Compliance and Ethics
Our culture of integrity starts with our corporate governance guidelines and code of
conduct, and includes efforts in risk assessment, development of policies, procedures, training, auditing, monitoring, investigations and remediation of potential compliance matters. We have also implemented mandatory anti-harassment,
anti-corruption and anti-bribery training as well as more targeted compliance training aimed at addressing the compliance risks of specific roles and business functions.
Furthermore, in order to promote a high standard of ethical and professional conduct
within our company, we have engaged with an impartial third party to administer an ethics reporting hotline where, as permitted by law, employees, contractors, customers and vendors may address any issues on a confidential and anonymous basis.
Employees may choose the method with which they are most comfortable to discuss any issues or complaints, whether it is through their manager, our human resources partners, or the reporting hotline. In addition, our code of conduct applies to all
of our employees, including our officers and board of directors. Violations of the code of conduct may result in disciplinary action, up to and including termination of employment.

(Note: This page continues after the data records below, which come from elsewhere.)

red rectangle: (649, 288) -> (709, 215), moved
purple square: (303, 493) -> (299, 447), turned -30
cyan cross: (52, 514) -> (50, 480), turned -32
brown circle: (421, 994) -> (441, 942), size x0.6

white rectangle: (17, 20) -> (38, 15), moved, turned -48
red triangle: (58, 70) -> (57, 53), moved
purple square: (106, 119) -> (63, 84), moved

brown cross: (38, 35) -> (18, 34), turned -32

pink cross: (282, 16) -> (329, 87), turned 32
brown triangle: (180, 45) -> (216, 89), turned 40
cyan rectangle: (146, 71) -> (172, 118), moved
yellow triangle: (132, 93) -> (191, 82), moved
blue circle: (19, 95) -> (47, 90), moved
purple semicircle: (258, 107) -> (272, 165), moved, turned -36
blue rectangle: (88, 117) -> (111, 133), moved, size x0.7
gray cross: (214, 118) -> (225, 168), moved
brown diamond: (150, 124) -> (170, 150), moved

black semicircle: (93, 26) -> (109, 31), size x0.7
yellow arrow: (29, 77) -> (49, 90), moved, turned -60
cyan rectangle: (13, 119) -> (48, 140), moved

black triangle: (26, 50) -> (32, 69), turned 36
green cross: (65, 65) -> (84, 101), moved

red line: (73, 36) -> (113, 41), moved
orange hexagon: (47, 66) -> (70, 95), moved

Stockholder Recommendations and Nominations to the Board of
Directors
Stockholders may submit recommendations for director candidates to the nominating and
corporate governance committee by sending the individual’s name and qualifications to our Chief Legal Officer at Twilio Inc., 101 Spear Street, Fifth Floor, San Francisco, California 94105, who will forward all recommendations to the nominating
and corporate governance committee. We encourage stockholders to email any such recommendations to us at legalnotices@twilio.com to help ensure prompt receipt. The nominating and corporate governance committee will evaluate any candidates
recommended by stockholders against the same criteria and pursuant to the same policies and procedures applicable to the evaluation of candidates proposed by directors or management.

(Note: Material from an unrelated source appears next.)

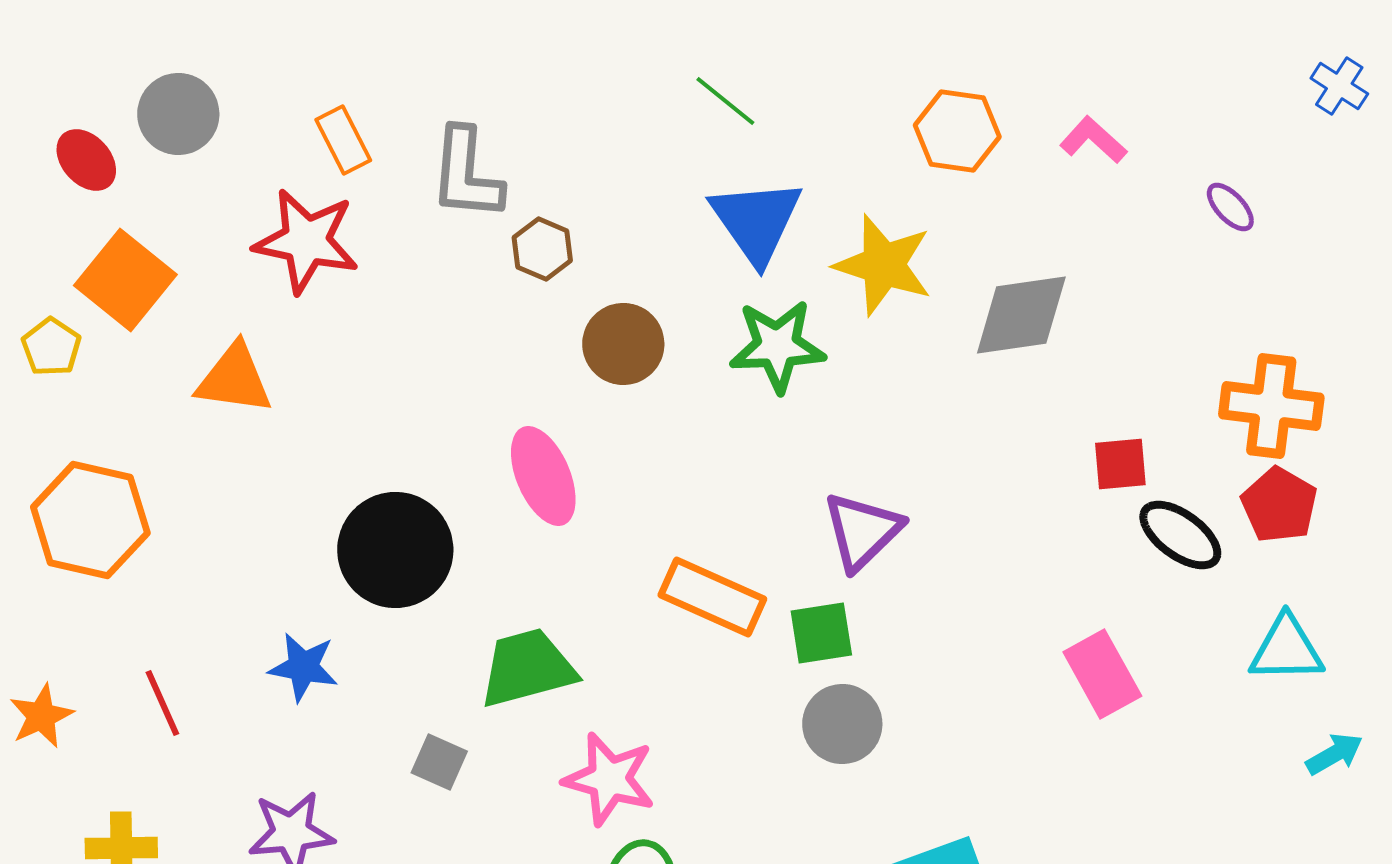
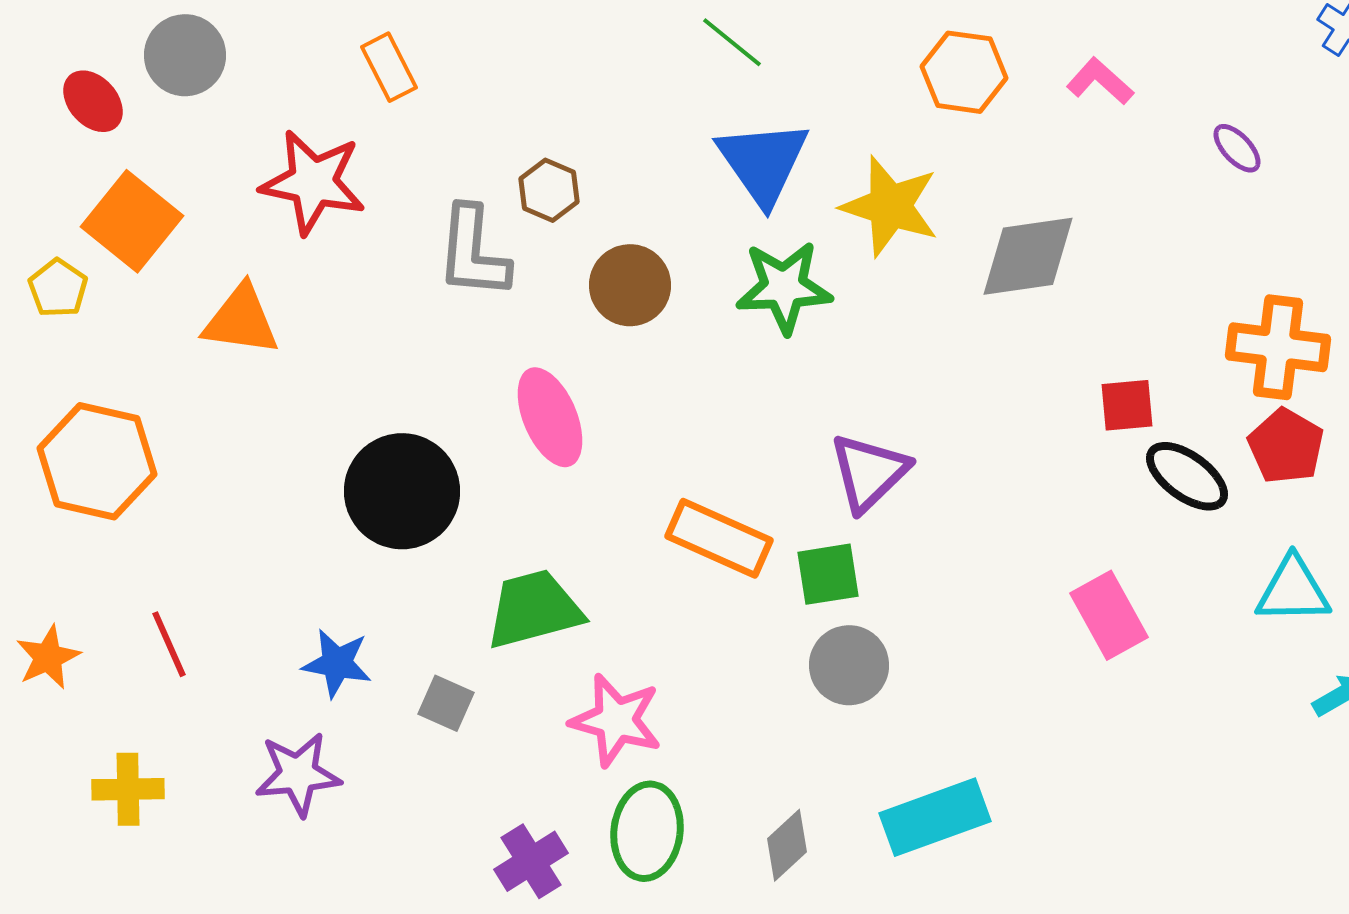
orange rectangle: (343, 140) -> (389, 67), moved
gray L-shape: (466, 174) -> (473, 252), moved
blue star: (303, 667) -> (337, 663), moved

Under our fourth amended and restated bylaws (our “bylaws”), stockholders may also
nominate directors for election at an annual meeting of stockholders. To nominate a director, the stockholder must provide proper written notice that sets forth all of the information required by our bylaws, as well as the additional information
required by Rule 14a-19(b) under the Exchange Act. In addition, the stockholder must give timely notice to our Corporate Secretary in accordance with our bylaws, as described below under the section titled “Procedural Matters—What is the deadline
to propose actions for consideration at next year’s annual meeting of stockholders or to nominate individuals to serve as directors?—Stockholder Proposals.”
Stockholder and Other Interested Party Communications
Our board of directors provides to every stockholder and any other interested parties
the ability to communicate with the board of directors as a whole, with our non-management directors as a group, and with individual directors on the board of directors through an established process for stockholder communication. For a
stockholder communication directed to the board of directors as a whole or to our non-management directors as a group, stockholders and other interested parties may send such communication via U.S. Mail or Expedited Delivery Service to: Twilio
Inc., 101 Spear Street, Fifth Floor, San Francisco, California 94105, Attn: Chief Legal Officer.

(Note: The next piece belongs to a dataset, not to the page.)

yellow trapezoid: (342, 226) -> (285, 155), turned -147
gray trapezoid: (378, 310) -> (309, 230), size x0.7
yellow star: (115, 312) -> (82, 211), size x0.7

For a stockholder or other interested party communication directed to an individual
director, including our non-management directors, in his or her capacity as a member of the board of directors, stockholders and other interested parties may send such communication to the attention of the individual director via U.S. Mail or
Expedited Delivery Service to: Twilio Inc., 101 Spear Street, Fifth Floor, San Francisco, California 94105, Attn: [Name of Individual Director].